Start of Data shown

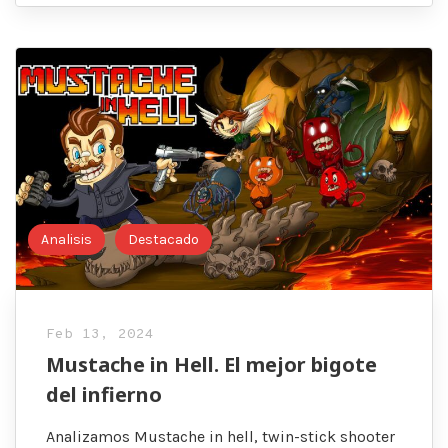
Analisis
Destacado
Feb 13, 2024
Mustache in Hell. El mejor bigote
del infierno
Analizamos Mustache in hell, twin-stick shooter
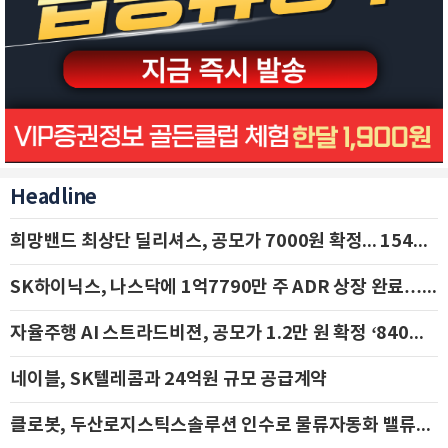
Headline
희망밴드 최상단 딜리셔스, 공모가 7000원 확정... 154억 규모 IPO 돌입
SK하이닉스, 나스닥에 1억7790만 주 ADR 상장 완료…29일 국내 추가 상장
자율주행 AI 스트라드비젼, 공모가 1.2만 원 확정 ‘840억 수혈’
네이블, SK텔레콤과 24억원 규모 공급계약
클로봇, 두산로지스틱스솔루션 인수로 물류자동화 밸류체인 확장 추진 - IBK투자증권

End of Data shown

Instructions for the task → If a line above contains the word "Mustache", list it.

Answer to the problem →
Mustache in Hell. El mejor bigote
Analizamos Mustache in hell, twin-stick shooter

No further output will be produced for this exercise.